On Tuesday, Carr said his government embraces dissent.
“I also wanted to make the point that civil disobedience and peaceful protest is very much a part of our history and I should have left it at that,” he said.
Prime Minister Justin Trudeau said Tuesday at the Assembly of First Nations special assembly that he was “proud” that Carr apologized.
The federal government can’t call in the military into a domestic situation, but provinces can, otherwise known as Aid to the Civil Power under the National Defence Act.
Even if a province asks for military assistance, the federal government has no control over how the deployment unfolds because authority would rest solely with the Canadian Forces’ Chief of Defence Staff.
Carr may say now he didn’t want his comments to conjure up images of the past but that is exactly what happened as Indigenous leaders expressed outrage and speculated, given Ottawa’s limited role in such an event, Carr used the statement to intimidate opposition to the pipeline expansion.
Some called for Carr’s resignation, including Kanesatake Grand Chief Serge Simon, whose Mohawk community was at the centre of the Oka Crisis which saw the military move into its territory to end the standoff.
“I would like to see his resignation,” Simon said, who is also a leading spokesperson for an Indigenous treaty alliance against oil pipeline developments. “I find it offensive and Minister Carr should be ashamed of himself and Prime Minister Trudeau should be ashamed of himself for letting him get away with that.”
Leaders from the Tsleil-Waututh Nation travelled to Ottawa last week to again voice their opposition to the Kinder Morgan pipeline expansion which will increase tanker traffic through the Burrard Inlet on their doorstep from about 30 to 70 oil tankers a year to about 360 a year from Alberta.
Tsleil-Waututh has vowed to stop the expansion by any means necessary, including court actions.
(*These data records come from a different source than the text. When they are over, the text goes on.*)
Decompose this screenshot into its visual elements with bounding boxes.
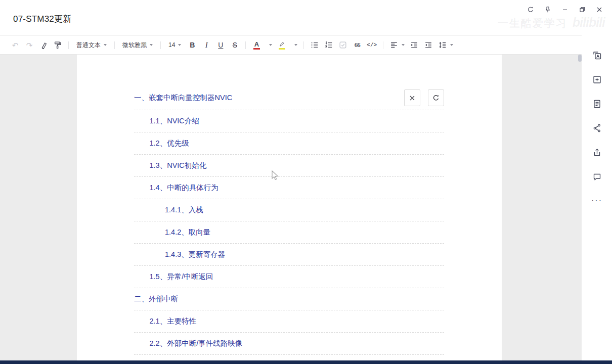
bottom-bar (0, 360, 612, 364)
highlight-button[interactable] (276, 38, 288, 52)
clear-format-icon[interactable] (37, 38, 50, 52)
chevron-down-icon (402, 44, 405, 46)
title-bar: 07-STM32更新 一生酷爱学习 bilibili (0, 0, 612, 35)
indent-increase-icon[interactable] (408, 38, 420, 52)
toolbar-separator (245, 41, 246, 49)
outline-link[interactable]: 2.2、外部中断/事件线路映像 (150, 339, 243, 348)
outline-row: 一、嵌套中断向量控制器NVIC (134, 86, 444, 110)
font-color-dropdown-icon[interactable] (265, 38, 274, 52)
outline-row: 1.1、NVIC介绍 (134, 110, 444, 132)
close-window-icon[interactable] (591, 3, 608, 16)
indent-decrease-icon[interactable] (422, 38, 434, 52)
outline-row: 1.5、异常/中断返回 (134, 266, 444, 288)
outline-link[interactable]: 1.4.1、入栈 (165, 205, 203, 215)
document-page[interactable]: 一、嵌套中断向量控制器NVIC 1.1、NVIC介绍 1.2、优先级 1.3、N… (77, 55, 502, 360)
reload-button[interactable] (428, 89, 444, 106)
sync-icon[interactable] (522, 3, 539, 16)
chevron-down-icon (450, 44, 453, 46)
watermark-text: 一生酷爱学习 (498, 16, 567, 30)
outline-row: 1.2、优先级 (134, 132, 444, 155)
window-controls (522, 3, 608, 16)
vertical-scrollbar[interactable] (578, 55, 582, 62)
outline-link[interactable]: 一、嵌套中断向量控制器NVIC (134, 93, 232, 103)
right-icon-rail: ··· (582, 35, 612, 360)
format-painter-icon[interactable] (52, 38, 64, 52)
underline-button[interactable]: U (214, 38, 227, 52)
outline-row: 2.1、主要特性 (134, 310, 444, 333)
minimize-icon[interactable] (556, 3, 574, 16)
export-icon[interactable] (590, 145, 604, 159)
strikethrough-button[interactable]: S (229, 38, 241, 52)
code-block-icon[interactable]: </> (365, 38, 378, 52)
outline-document-icon[interactable] (590, 97, 604, 111)
editor-canvas: 一、嵌套中断向量控制器NVIC 1.1、NVIC介绍 1.2、优先级 1.3、N… (0, 55, 582, 360)
redo-icon[interactable]: ↷ (23, 38, 35, 52)
chevron-down-icon (104, 44, 107, 46)
outline-row: 2.3、EXTI相关数据结构与函数说明 (134, 355, 444, 360)
document-title: 07-STM32更新 (13, 13, 71, 25)
outline-row: 1.4.3、更新寄存器 (134, 244, 444, 266)
bullet-list-icon[interactable] (309, 38, 321, 52)
outline-row: 1.4、中断的具体行为 (134, 177, 444, 199)
toolbar-separator (114, 41, 115, 49)
outline-row: 1.4.1、入栈 (134, 199, 444, 221)
outline-link[interactable]: 1.3、NVIC初始化 (150, 161, 207, 170)
text-style-dropdown[interactable]: 普通文本 (73, 38, 110, 52)
bold-button[interactable]: B (186, 38, 198, 52)
alignment-dropdown[interactable] (388, 38, 406, 52)
share-icon[interactable] (590, 121, 604, 135)
close-button[interactable] (404, 89, 420, 106)
chevron-down-icon (150, 44, 153, 46)
comment-icon[interactable] (590, 169, 604, 184)
format-toolbar: ↶ ↷ 普通文本 微软雅黑 14 B I U S A (0, 35, 582, 55)
outline-link[interactable]: 1.1、NVIC介绍 (150, 116, 199, 126)
font-family-dropdown[interactable]: 微软雅黑 (119, 38, 156, 52)
italic-button[interactable]: I (200, 38, 212, 52)
bilibili-logo: bilibili (573, 15, 605, 30)
row-actions (404, 89, 444, 106)
outline-link[interactable]: 1.4、中断的具体行为 (150, 183, 218, 193)
insert-plus-icon[interactable] (590, 72, 604, 86)
outline-link[interactable]: 1.5、异常/中断返回 (150, 272, 213, 282)
font-size-dropdown[interactable]: 14 (165, 38, 184, 52)
highlight-dropdown-icon[interactable] (290, 38, 299, 52)
translate-icon[interactable] (590, 48, 604, 62)
chevron-down-icon (178, 44, 181, 46)
toolbar-separator (68, 41, 69, 49)
pin-icon[interactable] (539, 3, 556, 16)
outline-link[interactable]: 2.1、主要特性 (150, 316, 197, 326)
restore-icon[interactable] (574, 3, 591, 16)
outline-link[interactable]: 1.2、优先级 (150, 139, 189, 148)
outline-link[interactable]: 1.4.3、更新寄存器 (165, 250, 225, 259)
outline-row: 1.3、NVIC初始化 (134, 155, 444, 177)
undo-icon[interactable]: ↶ (9, 38, 21, 52)
outline-row: 2.2、外部中断/事件线路映像 (134, 333, 444, 355)
toolbar-separator (383, 41, 383, 49)
outline-link[interactable]: 1.4.2、取向量 (165, 228, 210, 237)
outline-list: 一、嵌套中断向量控制器NVIC 1.1、NVIC介绍 1.2、优先级 1.3、N… (134, 86, 444, 360)
font-color-button[interactable]: A (250, 38, 263, 52)
more-options-icon[interactable]: ··· (590, 194, 604, 208)
line-spacing-dropdown[interactable] (436, 38, 455, 52)
blockquote-icon[interactable]: 66 (351, 38, 363, 52)
task-checkbox-icon[interactable] (337, 38, 349, 52)
toolbar-separator (160, 41, 161, 49)
highlight-color-swatch (279, 48, 285, 50)
outline-row: 二、外部中断 (134, 288, 444, 310)
toolbar-separator (303, 41, 304, 49)
outline-link[interactable]: 二、外部中断 (134, 294, 178, 304)
outline-row: 1.4.2、取向量 (134, 221, 444, 244)
bilibili-watermark: 一生酷爱学习 bilibili (498, 15, 605, 30)
font-color-swatch (253, 48, 260, 50)
numbered-list-icon[interactable] (323, 38, 335, 52)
They believe a similar demonstration as seen in North Dakota is inevitable.
Trudeau also announced last week his government approved Enbridge’s $7.5 billion Line 3 pipeline replacement project which will run from Hardisty, Alta., through Neche, ND, to Superior, Wis.
AFN National Chief Perry Bellegarde said Tuesday no one wants another Oka.
As for Carr’s apology, Bellegarde said, “Now, we move on.”